Overlap policy enforcement

The schedule ticker respects the overlap policy on each schedule:

  • skip (default) — if the previous run is still active (running or pending), the tick is skipped
  • allow — a new job is enqueued regardless of whether the previous run has finished

Job tracking

Schedule-triggered jobs now include a schedule_id linking them back to the schedule that triggered them, and enqueue events are logged to the job logs table for audit consistency.

feature

Scheduled jobs and the generate command

Scheduled jobs

Jobs can now run on a cron schedule. Add a schedule property to any job with an empty input schema and it will run automatically:

const jobs = createJobRouter({
  dailyReport: job({
    input: z.object({}),
    handler: async () => {
      // runs every day at 9am UTC
      return { generated: true };
    },
    schedule: "every day at 9am",
  }),
});

Schedules accept plain English ("every 5 minutes", "every weekday at 2pm"), raw cron expressions ("0 9 * * *"), or a config object for full control over timezone, overlap policy, and timeouts.

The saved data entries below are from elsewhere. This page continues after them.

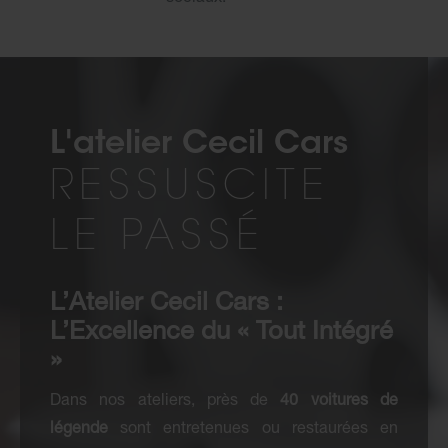
L'atelier Cecil Cars
RESSUSCITE
LE PASSÉ
L’Atelier Cecil Cars :
L’Excellence du « Tout Intégré
»
Dans nos ateliers, près de
40 voitures de
légende
sont entretenues ou restaurées en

queuebase generate command

A new CLI command discovers your job router, extracts schedule metadata, and writes a manifest file:

npx queuebase generate

The CLI looks for your router at convention paths (src/jobs/index.ts, jobs/index.ts) or falls back to a queuebase.config.ts file.

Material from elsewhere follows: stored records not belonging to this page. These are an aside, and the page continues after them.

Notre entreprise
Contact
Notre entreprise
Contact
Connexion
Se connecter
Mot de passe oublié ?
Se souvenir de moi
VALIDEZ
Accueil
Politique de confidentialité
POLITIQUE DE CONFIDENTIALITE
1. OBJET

Automatic schedule sync on dev startup

When you run npx queuebase dev, the dev server reads the generated manifest and syncs all schedules into the local database. Your cron jobs start firing immediately — no manual setup needed.

Updated docs

fix

SDK production fixes

API versioning

The SDK now automatically includes the /v1 prefix on all API requests. You no longer need to manually append /v1 to your apiUrl configuration — just set the base URL (e.g. https://api.queuebase.com).

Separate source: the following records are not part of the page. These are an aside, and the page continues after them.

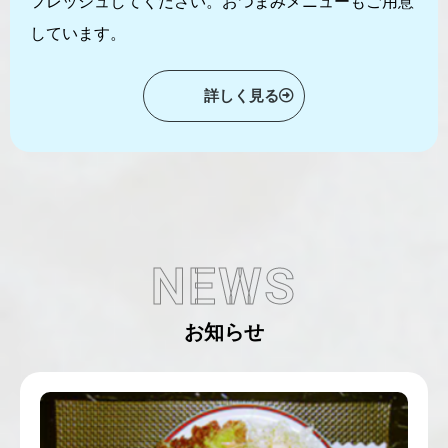
フレッシュしてください。おつまみメニューもご用意
しています。
詳しく見る
NEWS
お知らせ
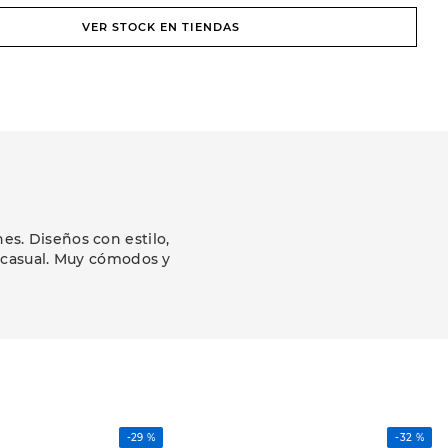
VER STOCK EN TIENDAS
s. Diseños con estilo,
k casual. Muy cómodos y
-
29 %
-
32 %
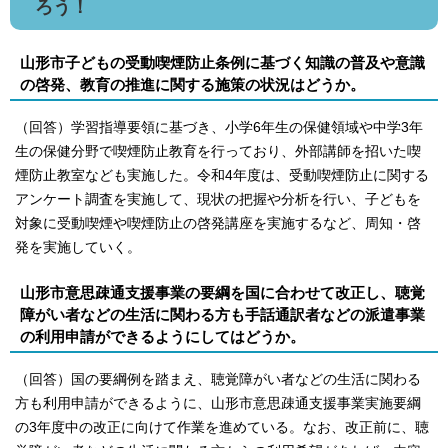
ろう！
山形市子どもの受動喫煙防止条例に基づく知識の普及や意識
の啓発、教育の推進に関する施策の状況はどうか。
（回答）学習指導要領に基づき、小学6年生の保健領域や中学3年
生の保健分野で喫煙防止教育を行っており、外部講師を招いた喫
煙防止教室なども実施した。令和4年度は、受動喫煙防止に関する
アンケート調査を実施して、現状の把握や分析を行い、子どもを
対象に受動喫煙や喫煙防止の啓発講座を実施するなど、周知・啓
発を実施していく。
山形市意思疎通支援事業の要綱を国に合わせて改正し、聴覚
障がい者などの生活に関わる方も手話通訳者などの派遣事業
の利用申請ができるようにしてはどうか。
（回答）国の要綱例を踏まえ、聴覚障がい者などの生活に関わる
方も利用申請ができるように、山形市意思疎通支援事業実施要綱
の3年度中の改正に向けて作業を進めている。なお、改正前に、聴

Explicit job failure with ctx.fail()

Job handlers can now call ctx.fail("reason") to explicitly mark a job as failed without needing to throw an unhandled error. This is useful when your handler has its own try/catch logic:

const myJob = job({
  input: z.object({ id: z.string() }),
  handler: async (ctx) => {
    try {
      const result = await someExternalApi(ctx.input.id);
      return result;
    } catch (error) {
      ctx.fail(`External API error: ${error.message}`);
    }
  },
});

Enqueue options fix

Fixed a bug where job options (maxAttempts, delay, backoffStrategy, backoffDelay) were being silently dropped when enqueuing jobs in production. Options are now correctly sent to the API.

Enqueue response consistency

The production API now returns jobId in the enqueue response, matching the format expected by the SDK client.